Can’t Hardly Wait is a film revolving around a group of teens hanging out at a party the day of high school graduation. They all have a single purpose in being there, and none of their reasons are the same. There are at least five, although possibly more, coexisting subplots in this film, and despite that being a rather large number, they never get too difficult to keep track of — but only because we’ve seen them before and none of them are all that deep.
After some dialogue playing over the opening credits, we learn a few things. The first is that there’s a party taking place at someone’s house (her parents are out of town on the day of graduation for some reason), and that if you went to the school, you’re invited. The second thing we learn is that Amanda Beckett (Jennifer Love Hewitt), the most popular girl at school, and Mike Dexter (Peter Facinelli), the most popular guy, have broken up. Upon hearing this news, Preston Meyers (Ethan Embry), decides to focus on telling Amanda how he has felt about her for their entire high school career.
Preston convinces his friend, Denise (Lauren Ambrose) to tag along, although as soon as they arrive, he ditches her and she’s left all alone. She has no idea what to do, being the sarcastic social outcast that she is, and eventually finds herself trapped in the bathroom … with another person. The door to the bathroom is broken, and after entering and slamming the door before seeing anyone was in there (or learning it doesn’t open), she finds herself locked in with a wannabe gangsta named Kenny (Seth Green). They spend the night reminiscing about the past four years, learning more about themselves in the process.
Meanwhile, Preston is still chasing after his dream girl. Mike, the jock to rule all jocks, is trying to convince his other jock friends to break up with their girlfriends, presumably because he’s bored now that he dumped his. The nerds of the school, led by William (Charlie Korsmo), are planning to drug Mike and take incriminating photographs of him as payback for the years of anguish he put them through. The band at the party is constantly fighting, one girl claims to want to obtain all 500+ signatures in her yearbook, and even a stripper dressed as an angel. And there are also a ton of cameos scattered throughout, giving you maybe a dozen moments of “Hey, I recognize him/her!”
The point is that there is a lot going on in this film. I’m not sure if you can count all of the aforementioned as their own subplots, but they’re all in the film. There are more that I didn’t mention as well, but they’re more one-off gags than actual plots. Then again, the angel stripper is only seen once as well, and the yearbook girl is only seen a handful of times and never actually talks with anyone, so maybe you can’t count them either. Regardless, they were memorable enough to make note of in my mind, which to me says that they’re important enough to mention.
Unfortunately for the film, it only runs around 100 minutes, and you probably have 200 minutes worth of content given all of the situations. For a party that supposedly lasts all night long, it certainly doesn’t feel that way. The relatively short running time means that none of the separate storylines get enough time to feel realistic or develop in a realistic way.

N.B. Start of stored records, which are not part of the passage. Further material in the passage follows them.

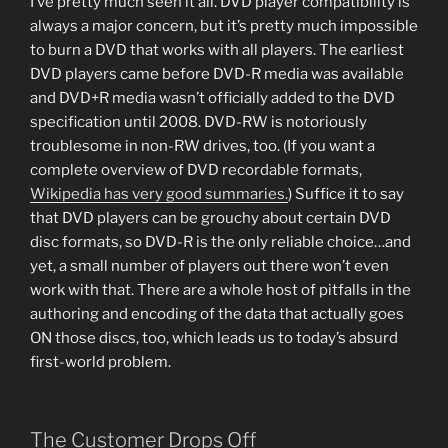
I’ve pretty much seen it all. DVD player compatibility is
always a major concern, but it’s pretty much impossible
to burn a DVD that works with all players. The earliest
DVD players came before DVD-R media was available
and DVD+R media wasn’t officially added to the DVD
specification until 2008. DVD-RW is notoriously
troublesome in non-RW drives, too. (If you want a
complete overview of DVD recordable formats,
Wikipedia has very good summaries.
) Suffice it to say
that DVD players can be grouchy about certain DVD
disc formats, so DVD-R is the only reliable choice…and
yet, a small number of players out there won’t even
work with that. There are a whole host of pitfalls in the
authoring and encoding of the data that actually goes
ON those discs, too, which leads us to today’s absurd
first-world problem.
The Customer Drops Off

When character growth happens (almost all of which happens at the end), it’s forced and cliché. We don’t believe that characters would develop this way given what they’ve just experienced, and this makes the move appear much preachier than it should. Oh, the jock should be nicer to others and everyone needs to stop acting so fake? Who would have thought that?
Without relatable, deep, or interesting characters, the fractured narrative doesn’t work all that well. Jumping back and forth from underdeveloped story to another one gets tiresome, and by the end, I was hoping that the police would come to break up that party just so that certain characters would either be caught and therefore removed from the story, or forced into action thanks to the immediacy of the situation. Unfortunately, despite the overloaded plot, Can’t Hardly Wait‘s characters meander and take a lot of time doing nothing of consequence. This is frustrating already, by considering they don’t have the time necessary to develop already, wasting it doing nothing is unforgivable.
The one character you might believe in is the outcast girl, Denise. However, even she is an archetype, and because she’s not given enough time to develop, she never breaks out of the mold we associate with “outcast girl.” She hates parties? You don’t say. She’s too mature for the rest of her classmates? Really now, tell me more. But at least this character becomes two-dimensional, while everyone else sticks with one.
Can’t Hardly Wait, for all I’ve said about it, still doesn’t become unwatchable. It’s not funny, it has no real drama, the characters are all one-dimensional, the narrative does them a disservice, and it’s a cluttered mess, but it’s not terrible. Granted, I can’t think of one positive thing to say apart from that, but the sum of its parts is something that you will likely be able to tolerate, if nothing else. That’s not a recommendation, mind you, as you’re much better off watching something else, but if you want to see the dozens of cameos scattered throughout, you’ll be able to sit through the rest without being offended by the film for wasting your time.